§ **Data provided**:
=== Section Start ===
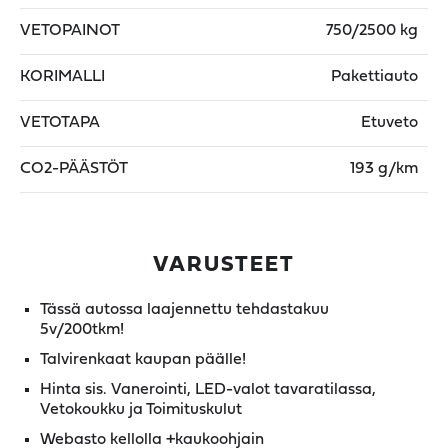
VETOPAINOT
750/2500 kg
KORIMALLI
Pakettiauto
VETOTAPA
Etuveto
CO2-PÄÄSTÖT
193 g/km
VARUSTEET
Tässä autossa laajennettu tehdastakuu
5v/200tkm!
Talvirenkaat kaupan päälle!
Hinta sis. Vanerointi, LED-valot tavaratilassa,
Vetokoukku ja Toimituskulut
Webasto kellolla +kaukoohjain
=== Section End ===
=== Section Start ===
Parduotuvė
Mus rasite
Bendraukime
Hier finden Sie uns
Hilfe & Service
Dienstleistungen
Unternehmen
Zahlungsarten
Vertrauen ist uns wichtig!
=== Section End ===
§ **Exercise goal**:
Output the lines of the records above exactly as they appear, from the line containing "750/2500 kg" through the line containing "Webasto kellolla +kaukoohjain".

§ **Written solution**:
750/2500 kg
KORIMALLI
Pakettiauto
VETOTAPA
Etuveto
CO2-PÄÄSTÖT
193 g/km
VARUSTEET
Tässä autossa laajennettu tehdastakuu
5v/200tkm!
Talvirenkaat kaupan päälle!
Hinta sis. Vanerointi, LED-valot tavaratilassa,
Vetokoukku ja Toimituskulut
Webasto kellolla +kaukoohjain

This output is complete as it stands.